### Task to carry out
Please return the full listing exactly as written, with the images removed.

### The records
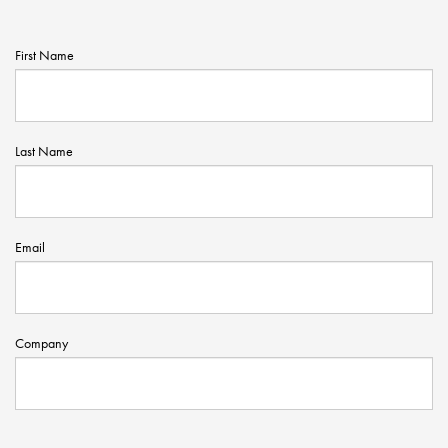
First Name
Last Name
Email
Company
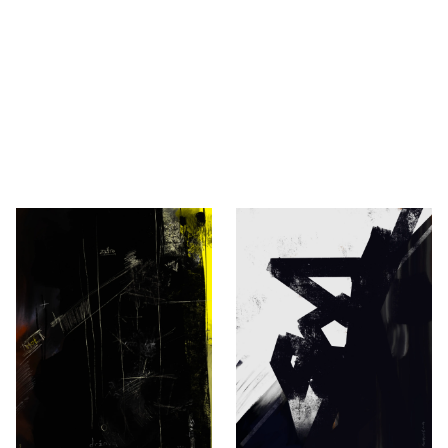
— Robert Novaković
ić, Berlin.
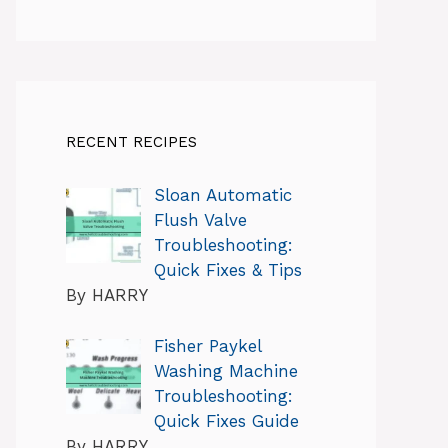
RECENT RECIPES
Sloan Automatic
Flush Valve
Troubleshooting:
Quick Fixes & Tips
By HARRY
Fisher Paykel
Washing Machine
Troubleshooting:
Quick Fixes Guide
By HARRY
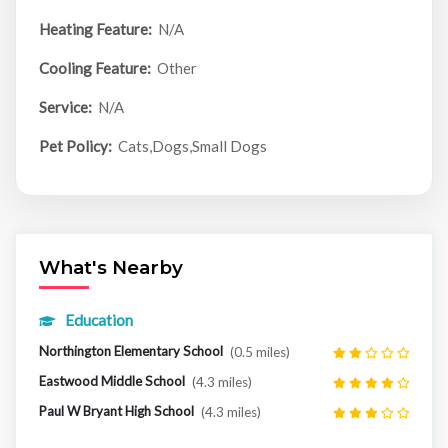
Heating Feature:
N/A
Cooling Feature:
Other
Service:
N/A
Pet Policy:
Cats,Dogs,Small Dogs
What's Nearby
Education
Northington Elementary School
(0.5 miles)
Eastwood Middle School
(4.3 miles)
Paul W Bryant High School
(4.3 miles)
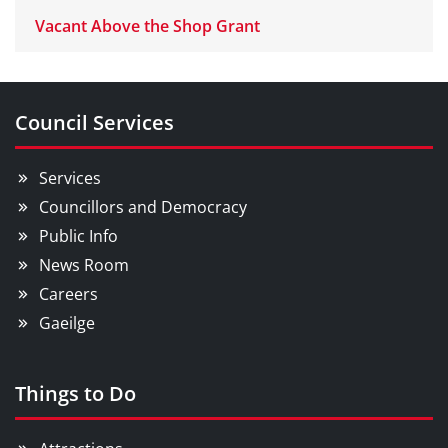
Vacant Above the Shop Grant
Council Services
Services
Councillors and Democracy
Public Info
News Room
Careers
Gaeilge
Things to Do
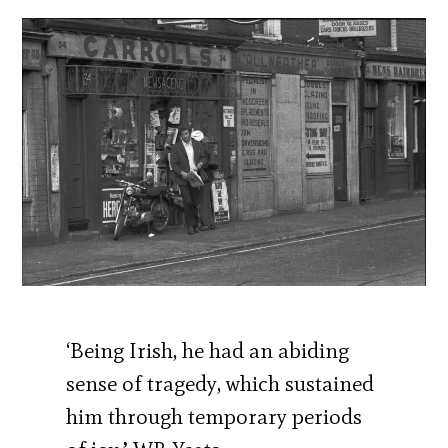
‘Being Irish, he had an abiding
sense of tragedy, which sustained
him through temporary periods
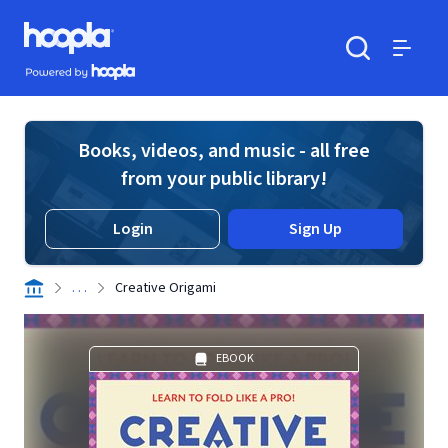
Skip to main content
Hoopla logo
Powered by Hoopla
Search
Menu
Books, videos, and music - all free
from your public library!
Login
Sign Up
. . .
Creative Origami
EBOOK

### Task response
First Name
Last Name
Email
Company
— Robert Novaković
ić, Berlin.
RECENT RECIPES
Sloan Automatic
Flush Valve
Troubleshooting:
Quick Fixes & Tips
By HARRY
Fisher Paykel
Washing Machine
Troubleshooting:
Quick Fixes Guide
By HARRY
Heating Feature:
N/A
Cooling Feature:
Other
Service:
N/A
Pet Policy:
Cats,Dogs,Small Dogs
What's Nearby
Education
Northington Elementary School
(0.5 miles)
Eastwood Middle School
(4.3 miles)
Paul W Bryant High School
(4.3 miles)
Vacant Above the Shop Grant
Council Services
Services
Councillors and Democracy
Public Info
News Room
Careers
Gaeilge
Things to Do
‘Being Irish, he had an abiding
sense of tragedy, which sustained
him through temporary periods
Skip to main content
Hoopla logo
Powered by Hoopla
Search
Menu
Books, videos, and music - all free
from your public library!
Login
Sign Up
. . .
Creative Origami
EBOOK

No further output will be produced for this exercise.